Everything from the line containing "You are a GUI agent. The screenshot is 1440×818." through the line containing "Blog Articles [link] (85, 341)" should be repeated exactly, and nothing else from the data.
=== DATA FOR THE TASK ===
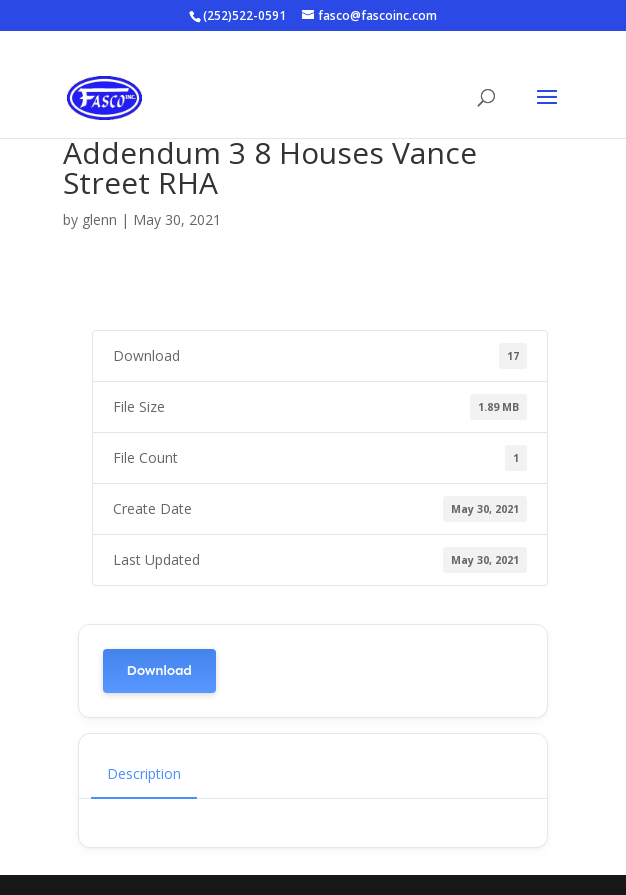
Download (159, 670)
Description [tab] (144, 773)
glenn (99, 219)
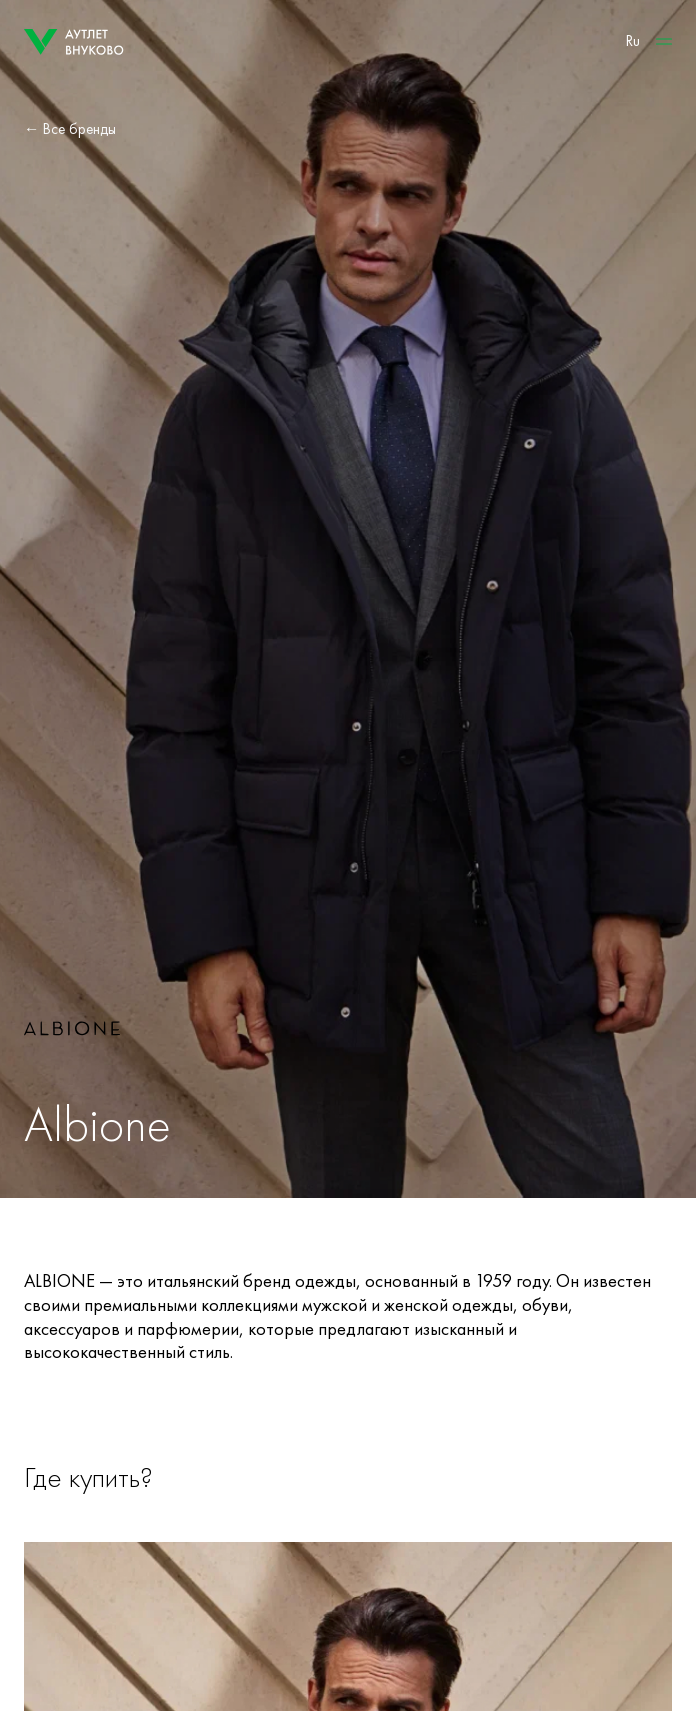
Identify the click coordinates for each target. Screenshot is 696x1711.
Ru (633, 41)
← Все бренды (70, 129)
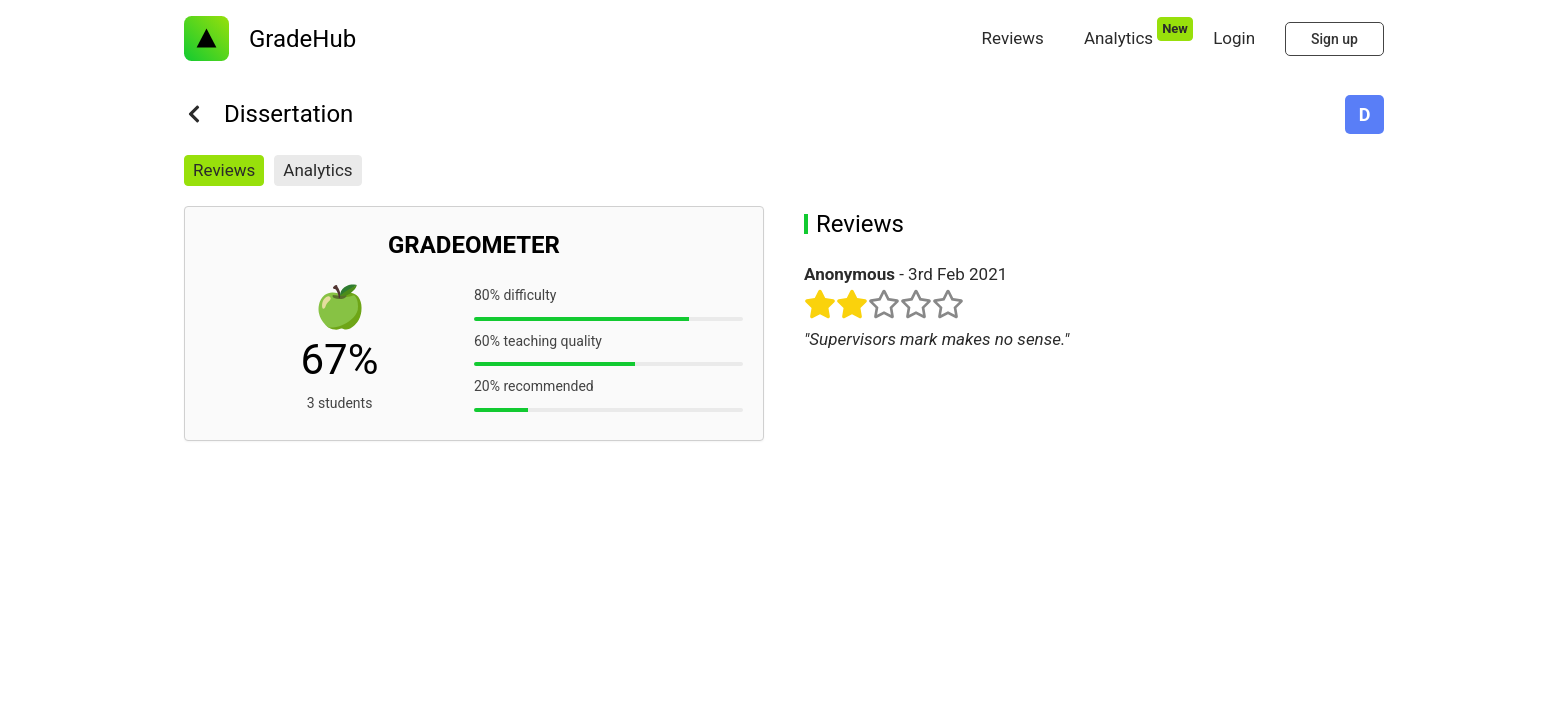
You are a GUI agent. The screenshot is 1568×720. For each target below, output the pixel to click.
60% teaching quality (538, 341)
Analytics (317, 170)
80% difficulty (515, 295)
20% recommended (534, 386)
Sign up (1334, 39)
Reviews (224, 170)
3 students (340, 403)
===
=== DATA FOR THE TASK ===
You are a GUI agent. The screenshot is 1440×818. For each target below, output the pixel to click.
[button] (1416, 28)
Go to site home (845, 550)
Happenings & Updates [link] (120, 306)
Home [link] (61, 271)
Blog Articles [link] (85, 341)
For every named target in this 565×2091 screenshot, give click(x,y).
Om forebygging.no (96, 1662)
===
_RESPONSE TO THE TASK:_
You are a GUI agent. The screenshot is 1440×818. For each target below, output the pixel to click.
[button] (1416, 28)
Go to site home (845, 550)
Happenings & Updates [link] (120, 306)
Home [link] (61, 271)
Blog Articles [link] (85, 341)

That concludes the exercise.